La Commission européenne a publié trois rapports sur l’état de l’eau dans l’Union européenne, mardi 4 février, à partir de l’état de la mise en œuvre de la directive-cadre sur l'eau, de la directive sur les inondations et de la directive-cadre 'Stratégie pour le milieu marin'.
Ces rapports s’inscrivent dans la préparation de la stratégie européenne sur la résilience de l’eau prévue pour ce printemps. « Il faut s’inspirer des données factuelles et chiffrées avant de prendre des mesures », a déclaré la commissaire européenne à l’Environnement et à la Résilience de l’eau, Jessika Roswall, le 4 février.
À l'heure actuelle, « moins de 40% des masses d'eau de surface sont en bon état écologique (...) et seul un quart de ces masses d'eau ont un bon état chimique », a constaté la commissaire européenne. Les rapports attribuent principalement cette situation à une contamination généralisée par le mercure et d'autres polluants toxiques. Par ailleurs, la rareté et les sécheresses deviennent des préoccupations croissantes dans l'UE. En Espagne, par exemple, « 74% du pays court le risque de la désertification », a relevé Jessika Roswall.
Pour réparer le cycle de l'eau, la Commission européenne a prôné une approche allant « de la source à la mer ».
Au rang des mesures, la Commission a assuré qu'il faudra réduire la pollution en provenance de l'agriculture et des eaux usées urbaines ainsi que la pollution chimique pour parvenir à une eau saine en Europe en 2050. Protéger le milieu marin demandera d'en restaurer la biodiversité, mais aussi de réduire la pollution par les nutriments, les substances chimiques et le bruit sous-marin.
Par ailleurs, les États membres devront désormais « penser circularité de l'eau et efficacité hydrique », selon Mme Roswall. La question des financements a été soulevée.

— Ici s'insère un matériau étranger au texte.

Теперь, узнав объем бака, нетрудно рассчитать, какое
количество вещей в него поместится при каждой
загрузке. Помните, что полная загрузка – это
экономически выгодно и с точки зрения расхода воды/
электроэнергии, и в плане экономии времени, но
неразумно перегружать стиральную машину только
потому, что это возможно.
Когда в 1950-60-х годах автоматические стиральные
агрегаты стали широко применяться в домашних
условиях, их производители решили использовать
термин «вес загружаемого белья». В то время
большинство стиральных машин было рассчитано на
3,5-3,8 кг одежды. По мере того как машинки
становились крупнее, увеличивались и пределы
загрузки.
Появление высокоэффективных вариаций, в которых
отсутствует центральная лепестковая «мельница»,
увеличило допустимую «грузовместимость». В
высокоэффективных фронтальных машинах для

Le rapport dédié à cette dernière suggère de renforcer la planification et les capacités administratives, de privilégier des solutions basées sur la nature (restauration des écosystèmes) et des mesures de préparation (systèmes d'alerte précoce et de sensibilisation).

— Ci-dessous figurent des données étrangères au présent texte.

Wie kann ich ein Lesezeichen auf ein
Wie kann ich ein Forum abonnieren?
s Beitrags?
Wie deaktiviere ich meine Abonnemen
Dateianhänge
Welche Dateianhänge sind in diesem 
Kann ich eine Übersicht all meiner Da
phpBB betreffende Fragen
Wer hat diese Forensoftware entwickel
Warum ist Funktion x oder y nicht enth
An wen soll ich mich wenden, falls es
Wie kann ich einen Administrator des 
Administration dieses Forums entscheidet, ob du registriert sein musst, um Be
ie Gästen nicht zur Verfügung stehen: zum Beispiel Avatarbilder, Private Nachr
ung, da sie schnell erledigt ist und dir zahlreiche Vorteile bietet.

« Il y a un arsenal législatif au niveau européen - a reconnu Jessika Roswall -, mais c'est la mise en œuvre qui fait défaut ». Pour y pallier, elle a prévu « d'engager un dialogue structuré avec les différents États membres de l'Union pour une dynamique politique en faveur du changement ». Ce qui ne veut pas dire que la Commission en finira avec les mesures d'infractions auprès de la Cour de justice européenne, a prévenu la commissaire européenne. « Nous jouons avec tous les outils dont nous disposons » afin de parvenir à une bonne mise en œuvre, a confirmé une source européenne.

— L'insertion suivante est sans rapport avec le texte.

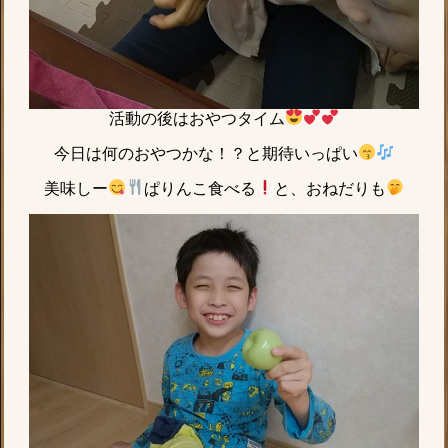
活動の後はおやつタイム
今日は何のおやつかな！？と期待いっぱい
美味しー
ぱりんこ食べる
と、おねだりも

La Commission européenne a également lancé un appel à contributions des parties prenantes, mardi 4 février, à qui l'opportunité est donnée d'apporter des suggestions pour la conception de la future 'Stratégie européenne de résilience de l'eau'. Un événement de consultation des parties prenantes se déroulera le 6 mars 2025.
Le Parlement européen a publié un projet de rapport d'initiative sur la résilience de l'eau, jeudi 30 janvier, afin d'influencer la Commission dans l'élaboration de sa stratégie (EUROPE 13570/5).